Analysis of candidate reference miRNAs revealed distinct stability patterns under drought vs salt stress. Under drought stress, ptc-MIR156b-p3, mtr-miR156b-3p, and mtr-miR166a_L+1R-1 exhibited the highest stability. The observed stability of ptc-MIR156b-p3 and mtr-miR156b-3p may be attributed to the high evolutionary conservation of the miR156 family, which targets SPL genes to regulate plant development^[40,41]. Under salt stress, however, csi-miR1515a, PC-3p-160_22001, and mtr-miR166e-5p_1ss10GT demonstrated superior stability. Notably, PC-5p-50_56138 maintained consistent performance across both stress conditions, ranking fourth in RefFinder analysis, suggesting its potential as a universal reference under osmotic stress, though further validation is warranted. These results emphasize the necessity of condition-specific reference gene selection.

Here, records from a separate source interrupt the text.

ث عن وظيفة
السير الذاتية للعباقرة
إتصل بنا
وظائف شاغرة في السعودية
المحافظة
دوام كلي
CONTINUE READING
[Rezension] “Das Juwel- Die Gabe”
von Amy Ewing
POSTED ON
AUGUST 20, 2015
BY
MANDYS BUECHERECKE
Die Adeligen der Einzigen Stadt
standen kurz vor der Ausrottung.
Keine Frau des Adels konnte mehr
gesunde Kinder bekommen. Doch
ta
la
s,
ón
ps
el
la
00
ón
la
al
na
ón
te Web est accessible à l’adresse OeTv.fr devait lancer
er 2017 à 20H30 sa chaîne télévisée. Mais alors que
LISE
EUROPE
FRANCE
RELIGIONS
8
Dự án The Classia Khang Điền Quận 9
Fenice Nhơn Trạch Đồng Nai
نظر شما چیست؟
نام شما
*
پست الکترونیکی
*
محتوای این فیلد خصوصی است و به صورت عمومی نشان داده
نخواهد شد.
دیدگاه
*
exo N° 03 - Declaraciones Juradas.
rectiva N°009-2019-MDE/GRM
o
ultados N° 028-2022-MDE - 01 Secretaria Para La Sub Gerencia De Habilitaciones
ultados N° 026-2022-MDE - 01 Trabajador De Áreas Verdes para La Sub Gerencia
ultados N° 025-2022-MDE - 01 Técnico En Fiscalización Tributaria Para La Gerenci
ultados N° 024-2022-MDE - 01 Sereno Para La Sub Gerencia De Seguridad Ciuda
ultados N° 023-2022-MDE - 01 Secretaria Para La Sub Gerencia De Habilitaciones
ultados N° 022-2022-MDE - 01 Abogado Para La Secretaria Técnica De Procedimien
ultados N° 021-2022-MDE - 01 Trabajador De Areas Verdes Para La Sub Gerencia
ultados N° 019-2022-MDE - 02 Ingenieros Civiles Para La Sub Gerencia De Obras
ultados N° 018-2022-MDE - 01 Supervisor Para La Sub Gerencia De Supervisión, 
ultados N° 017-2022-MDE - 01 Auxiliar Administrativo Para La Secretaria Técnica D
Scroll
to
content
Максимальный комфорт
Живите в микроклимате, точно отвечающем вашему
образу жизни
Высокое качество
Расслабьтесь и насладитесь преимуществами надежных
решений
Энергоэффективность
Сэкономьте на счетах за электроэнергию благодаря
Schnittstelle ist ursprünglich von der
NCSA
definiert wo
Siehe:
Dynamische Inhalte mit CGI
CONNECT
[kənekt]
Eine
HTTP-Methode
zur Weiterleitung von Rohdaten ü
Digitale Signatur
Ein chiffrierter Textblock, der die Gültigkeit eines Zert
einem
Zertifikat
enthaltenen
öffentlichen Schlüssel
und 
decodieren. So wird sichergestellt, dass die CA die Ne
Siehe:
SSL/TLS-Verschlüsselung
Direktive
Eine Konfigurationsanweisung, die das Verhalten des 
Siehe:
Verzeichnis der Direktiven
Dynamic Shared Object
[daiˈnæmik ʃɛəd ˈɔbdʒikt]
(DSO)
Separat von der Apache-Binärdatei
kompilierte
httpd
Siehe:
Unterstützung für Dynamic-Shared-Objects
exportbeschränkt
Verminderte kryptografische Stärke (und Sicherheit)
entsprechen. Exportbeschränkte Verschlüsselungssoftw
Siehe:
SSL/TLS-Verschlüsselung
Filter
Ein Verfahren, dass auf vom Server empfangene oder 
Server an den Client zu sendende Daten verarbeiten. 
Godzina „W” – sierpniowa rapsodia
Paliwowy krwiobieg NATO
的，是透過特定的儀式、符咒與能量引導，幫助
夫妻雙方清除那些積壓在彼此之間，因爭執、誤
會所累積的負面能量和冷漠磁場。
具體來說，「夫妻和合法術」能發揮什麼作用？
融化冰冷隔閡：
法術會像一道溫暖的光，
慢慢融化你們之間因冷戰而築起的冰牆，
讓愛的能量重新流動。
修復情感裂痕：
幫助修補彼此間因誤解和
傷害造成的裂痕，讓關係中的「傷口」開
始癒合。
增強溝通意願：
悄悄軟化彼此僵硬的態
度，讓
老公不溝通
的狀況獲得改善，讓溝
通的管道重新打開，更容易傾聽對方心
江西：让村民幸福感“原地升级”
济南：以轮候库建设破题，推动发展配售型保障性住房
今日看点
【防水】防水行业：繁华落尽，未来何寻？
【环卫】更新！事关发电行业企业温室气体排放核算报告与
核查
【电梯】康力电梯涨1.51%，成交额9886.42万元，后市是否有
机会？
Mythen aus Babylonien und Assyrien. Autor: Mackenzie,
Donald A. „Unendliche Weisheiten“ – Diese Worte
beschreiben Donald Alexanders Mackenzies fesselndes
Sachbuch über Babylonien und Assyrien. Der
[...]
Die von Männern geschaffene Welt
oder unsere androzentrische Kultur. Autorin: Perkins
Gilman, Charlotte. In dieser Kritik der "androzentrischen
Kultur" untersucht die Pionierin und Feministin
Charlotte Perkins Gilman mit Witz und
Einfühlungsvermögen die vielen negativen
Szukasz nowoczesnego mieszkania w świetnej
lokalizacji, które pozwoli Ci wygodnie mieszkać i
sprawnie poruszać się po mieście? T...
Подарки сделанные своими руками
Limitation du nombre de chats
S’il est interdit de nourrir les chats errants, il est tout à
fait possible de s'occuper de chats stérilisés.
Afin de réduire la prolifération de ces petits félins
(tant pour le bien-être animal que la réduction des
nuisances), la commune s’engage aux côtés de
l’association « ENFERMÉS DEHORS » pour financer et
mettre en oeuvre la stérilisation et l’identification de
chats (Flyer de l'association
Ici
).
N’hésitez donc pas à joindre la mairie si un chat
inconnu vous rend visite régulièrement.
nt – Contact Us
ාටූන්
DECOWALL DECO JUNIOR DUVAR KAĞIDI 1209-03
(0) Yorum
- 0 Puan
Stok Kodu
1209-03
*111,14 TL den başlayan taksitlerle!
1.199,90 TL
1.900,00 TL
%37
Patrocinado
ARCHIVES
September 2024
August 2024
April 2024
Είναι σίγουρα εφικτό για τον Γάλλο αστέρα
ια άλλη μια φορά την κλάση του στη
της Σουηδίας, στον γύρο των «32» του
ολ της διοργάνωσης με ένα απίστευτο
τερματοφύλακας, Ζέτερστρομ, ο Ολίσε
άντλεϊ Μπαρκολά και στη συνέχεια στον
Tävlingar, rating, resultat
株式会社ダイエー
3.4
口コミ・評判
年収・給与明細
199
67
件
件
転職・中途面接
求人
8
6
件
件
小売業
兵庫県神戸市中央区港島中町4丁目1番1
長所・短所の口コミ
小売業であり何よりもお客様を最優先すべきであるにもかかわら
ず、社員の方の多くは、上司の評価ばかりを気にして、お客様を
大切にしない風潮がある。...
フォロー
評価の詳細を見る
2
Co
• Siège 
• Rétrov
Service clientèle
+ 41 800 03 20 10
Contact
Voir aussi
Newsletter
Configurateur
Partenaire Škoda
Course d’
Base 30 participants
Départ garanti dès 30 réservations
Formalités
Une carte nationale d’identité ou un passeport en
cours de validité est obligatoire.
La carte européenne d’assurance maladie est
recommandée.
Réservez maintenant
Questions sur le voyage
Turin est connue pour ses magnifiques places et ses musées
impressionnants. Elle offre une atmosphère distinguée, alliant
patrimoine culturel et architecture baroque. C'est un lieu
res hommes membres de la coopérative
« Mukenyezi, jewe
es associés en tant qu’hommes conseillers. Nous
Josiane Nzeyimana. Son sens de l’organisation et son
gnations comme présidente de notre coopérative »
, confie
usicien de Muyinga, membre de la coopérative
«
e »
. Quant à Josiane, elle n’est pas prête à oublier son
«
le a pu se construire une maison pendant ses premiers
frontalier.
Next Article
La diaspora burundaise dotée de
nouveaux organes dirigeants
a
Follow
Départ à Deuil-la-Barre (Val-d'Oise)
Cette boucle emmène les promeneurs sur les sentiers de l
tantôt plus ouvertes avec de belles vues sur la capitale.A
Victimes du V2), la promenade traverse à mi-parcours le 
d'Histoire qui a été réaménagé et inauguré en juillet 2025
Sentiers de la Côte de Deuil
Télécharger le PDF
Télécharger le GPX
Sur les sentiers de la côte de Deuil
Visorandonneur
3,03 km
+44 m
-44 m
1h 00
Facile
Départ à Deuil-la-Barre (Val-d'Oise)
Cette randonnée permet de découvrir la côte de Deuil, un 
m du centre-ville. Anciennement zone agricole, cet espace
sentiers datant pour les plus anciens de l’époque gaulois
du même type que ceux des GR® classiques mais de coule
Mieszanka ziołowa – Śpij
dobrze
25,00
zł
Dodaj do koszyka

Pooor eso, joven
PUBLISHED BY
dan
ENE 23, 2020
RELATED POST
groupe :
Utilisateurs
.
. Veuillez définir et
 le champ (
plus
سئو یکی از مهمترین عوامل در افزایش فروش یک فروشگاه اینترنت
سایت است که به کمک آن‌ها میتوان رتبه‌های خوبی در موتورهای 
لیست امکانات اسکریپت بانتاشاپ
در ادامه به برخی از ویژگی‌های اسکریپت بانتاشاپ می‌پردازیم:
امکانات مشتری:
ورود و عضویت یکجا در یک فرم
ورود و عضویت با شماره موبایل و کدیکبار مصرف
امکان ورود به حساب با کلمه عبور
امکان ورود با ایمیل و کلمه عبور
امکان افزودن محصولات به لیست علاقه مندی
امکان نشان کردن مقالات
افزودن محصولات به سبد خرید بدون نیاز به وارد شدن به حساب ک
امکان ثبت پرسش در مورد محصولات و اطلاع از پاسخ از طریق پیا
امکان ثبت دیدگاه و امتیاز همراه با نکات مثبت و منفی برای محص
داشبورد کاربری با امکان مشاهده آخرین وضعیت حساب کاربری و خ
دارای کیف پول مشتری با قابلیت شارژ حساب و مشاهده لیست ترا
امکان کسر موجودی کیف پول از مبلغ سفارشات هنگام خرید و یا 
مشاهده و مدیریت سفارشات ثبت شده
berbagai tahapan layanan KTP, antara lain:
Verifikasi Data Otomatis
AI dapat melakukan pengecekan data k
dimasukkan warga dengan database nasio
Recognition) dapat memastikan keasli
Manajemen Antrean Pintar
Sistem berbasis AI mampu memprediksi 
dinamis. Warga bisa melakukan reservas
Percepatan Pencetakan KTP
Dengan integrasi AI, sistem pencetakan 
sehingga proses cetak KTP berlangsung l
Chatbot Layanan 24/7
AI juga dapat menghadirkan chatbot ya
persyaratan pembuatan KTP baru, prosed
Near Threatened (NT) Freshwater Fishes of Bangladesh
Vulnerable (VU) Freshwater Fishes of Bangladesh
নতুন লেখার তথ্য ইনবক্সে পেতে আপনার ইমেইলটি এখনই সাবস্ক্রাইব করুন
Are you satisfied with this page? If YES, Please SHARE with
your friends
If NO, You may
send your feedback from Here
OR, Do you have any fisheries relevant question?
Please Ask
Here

The optimal reference miRNAs identified in this study for tree peony under drought and salt stress conditions (ptc-MIR156b-p3 and csi-miR1515a) belong to the same families as previously reported stress-related reference miRNAs in other plants. For example, gma-miR1515a, utilized as a reference in soybean salt-stress research^[38], and miR156, validated in poplar under pathogen stress^[42], both exhibit high expression stability under specific stress conditions, aligning with the fundamental principle that reference genes should be minimally affected by external perturbations. This study is the first to systematically validate the suitability of ptc-MIR156b-p3 and csi-miR1515a as reference miRNAs in tree peony under combined drought–salt stress, further supporting the notion that certain miRNA families retain stable expression under stress and are suitable as internal controls. Moreover, although earlier studies suggested that miR156b is involved in stress response^[43], and may therefore be unsuitable as a reference under stress conditions, integrating findings from other species with the present experimental results indicates that some members of the MIR156 family can maintain stable expression in stressful environments, demonstrating their potential as reliable reference miRNAs.

Based on the miRNA sequencing results, this study identified 17 miRNAs with relatively stable expression. Further stability analysis was conducted on samples subjected to different levels of drought and salt stress using qRT-PCR technology. The stability of 18 candidate ER genes, including U6, was assessed and ranked using three software programs: GeNorm, NormFinder, and Bestkeeper. Ultimately, the online tool RefFinder was employed to comprehensively analyze and evaluate the results from the aforementioned three software programs. The study found that under drought stress conditions, ptc-MIR156b-p3 is the most suitable miRNA to serve as an ER; under salt stress conditions, csi-miR1515a exhibits the highest stability. Additionally, PC-5p-50_56138 has a good ranking under both drought and salt stress. These results provide important references for the further identification of tree peony miRNA expression and offer more options for the use of ER genes (Fig. 6).

Figure 6. 

Conceptual figure. The yellow and blue arrows represent drought stress and salt stress, respectively. The right panels show the optimal reference miRNAs identified by Delta CT, GeNorm, NormFinder, and BestKeeper analyses, respectively. The bottom panel displays the top-ranked reference miRNA determined by a comprehensive analysis with RefFinder.